Under the partnership, the ABA and Lumos will hire two social workers to work directly with children and families, both during detention and following release.
The social workers hired for this program will work primarily with unaccompanied children.
Most children and families arriving at the border are seeking refuge from civil conflict, violence and political unrest in countries such as Guatemala, El Salvador and Honduras.
The ABA and Lumos will combine their legal and social work expertise to assist children fleeing violence in their home countries, seeking a more secure life in the United States.
“This is a perfect melding of two groups that come to the same place from different perspectives,” ABA President Bob Carlson said. “The ABA and Lumos both work hard to protect the most vulnerable among us. Now, for the first time, we will combine our missions and expertise to achieve together what we could never achieve separately.”
Georgette Mulheir, Lumos CEO, said:
“Children belong in families, not detention centres, orphanages and other institutional settings. Over 80 years of research shows the harm institutionalisation causes children and the severe impact on their health, development and future life chances. Lumos is delighted to partner with the ABA to provide essential social work support to children who have been through the traumas of separation and detention.”
Lumos works to end the institutionalisation of children globally. Lumos has extensive experience in diverse global contexts of facilitating family reunification and supporting children to overcome the trauma caused by separation and institutionalisation.
The ABA is the largest professional membership association in the United States, with more than 400,000 lawyers, judges, law students and legal professionals.

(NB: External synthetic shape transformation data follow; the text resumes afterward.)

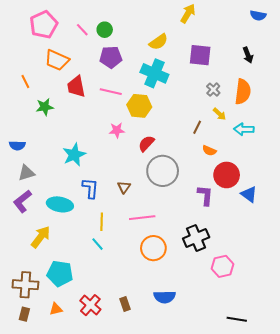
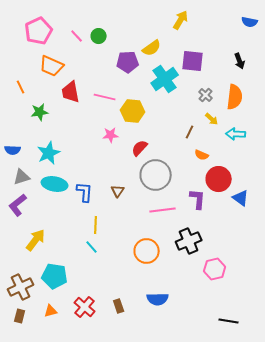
purple pentagon: (111, 57) -> (128, 62), moved
cyan cross: (154, 73) -> (165, 79), moved, turned 32
cyan star: (74, 155) -> (49, 153), moved
cyan ellipse: (60, 204) -> (55, 184), moved
pink line: (142, 218) -> (163, 210), moved
brown cross: (25, 285) -> (21, 287), turned -30

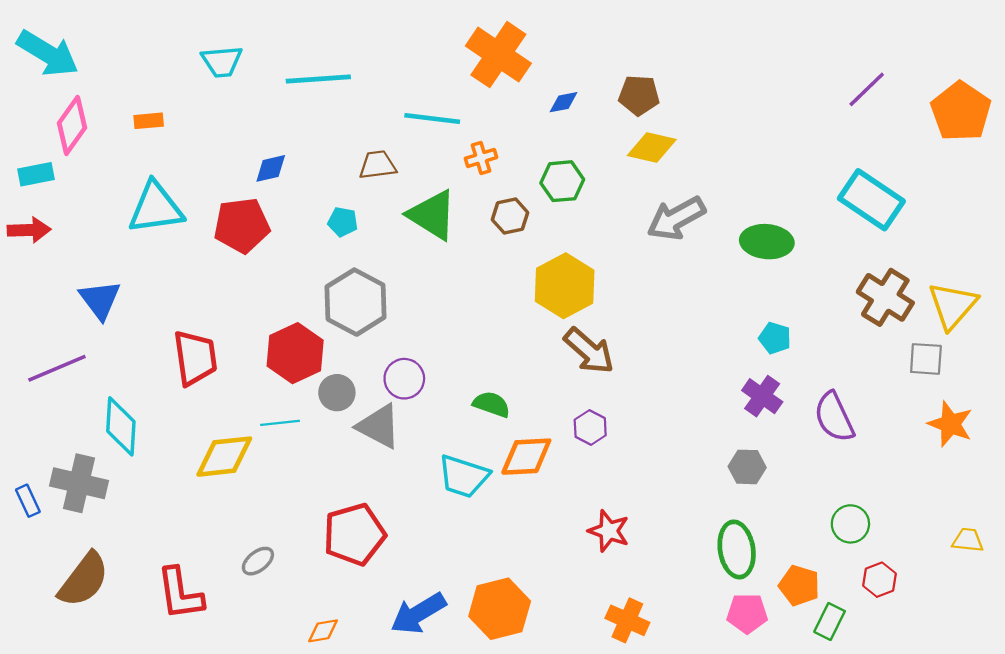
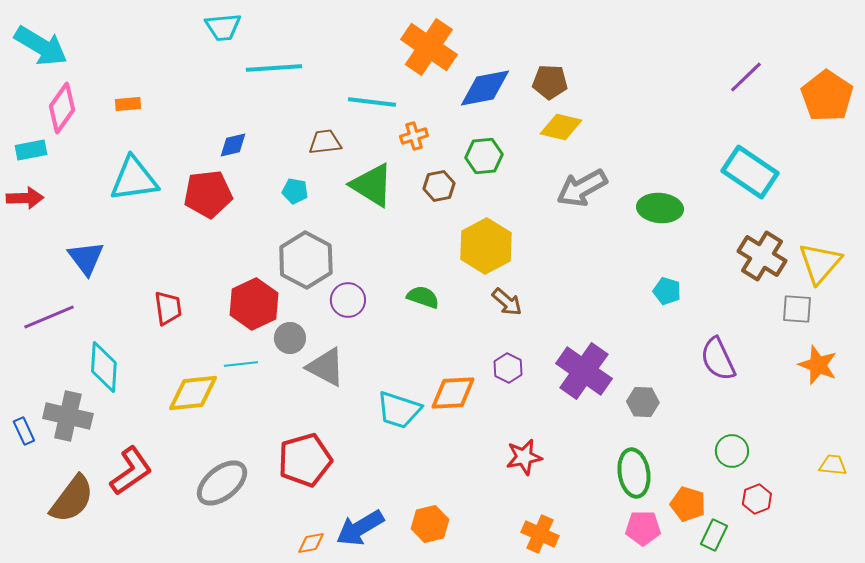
cyan trapezoid: (222, 62) -> (223, 27), moved
blue diamond: (563, 102) -> (485, 88), size x2.0
brown arrow: (589, 351) -> (507, 302), size x0.7
red trapezoid: (195, 358) -> (168, 308), size x0.7
purple circle: (404, 379) -> (348, 300), moved
purple cross: (762, 396) -> (584, 371), moved, size x1.6
green semicircle: (491, 404) -> (423, 297), moved
red star: (609, 531) -> (524, 457), turned -30
gray ellipse: (258, 561) -> (222, 483), size x1.8
red L-shape: (180, 594) -> (131, 471), moved, turned -117
orange hexagon: (500, 609) -> (430, 524), size x0.7
orange diamond: (323, 631) -> (311, 543), moved

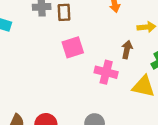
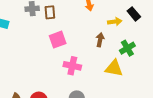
pink cross: (106, 72) -> (72, 66), moved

Since 1989, the, ABA has operated the South Texas Pro Bono Asylum Representation Project (ProBAR), which provides legal services and helps ensure due process rights for about 13,000 unaccompanied immigrant children a year detained in the McAllen-Brownsville area.
In recent months, ProBAR staff have increasingly recognised the need to complement existing legal services with social work services. Accordingly, the ABA and Lumos have embedded two bilingual social workers in ProBAR. The social workers will work together with ProBAR’s nearly 100 legal professionals and will receive ongoing expert guidance from Lumos’ Global Training and Advisory Services team.
By providing unaccompanied children and families with social work, the ABA and Lumos will help mitigate the trauma of separation and detention and will accelerate the quality and sustainability of family reunification.